7e poème d’Els Moors en tant que Poète Nationale
Le réalisateur Dominique Henry et la Poète Nationale Els Moors ont collaboré autour de la création d’un documentaire mettant en lumière le canal Charleroi-Bruxelles et celui de Willebroek. Dominique a entrepris ce voyage, inspiré par l’idée du Tour de Belgique réalisé par Els et Laurence Vielle.

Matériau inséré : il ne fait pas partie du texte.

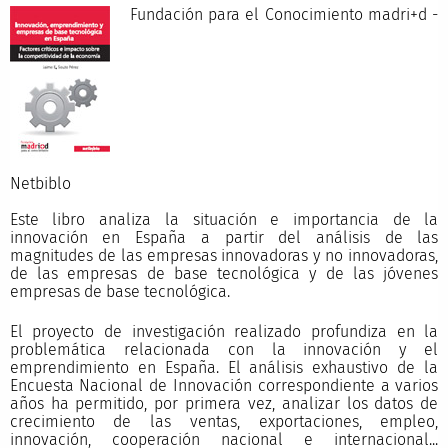
Fundación para el Conocimiento madri+d -
Netbibl
Este libro analiza la situación e importancia de la
innovación en España a partir del análisis de las
magnitudes de las empresas innovadoras y no innovadoras,
de las empresas de base tecnológica y de las jóvenes
empresas de base tecnológica.
El proyecto de investigación realizado profundiza en la
problemática relacionada con la innovación y el
emprendimiento en España. El análisis exhaustivo de la
Encuesta Nacional de Innovación correspondiente a varios
años ha permitido, por primera vez, analizar los datos de
crecimiento de las ventas, exportaciones, empleo,
innovación, cooperación nacional e internacional...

Ce septième poème de notre Poète Nationale résulte des pérégrinations le long des canaux belges et se pose, en quelque sorte, comme la bande-annonce du documentaire.
La surface métallique de l’eau couleur de plomb
qui danse, clapote, lourde comme un animal à l’agonie.
La réalité qui émerge comme un signe de mauvais augure
comme un navire à travers un épais brouillard.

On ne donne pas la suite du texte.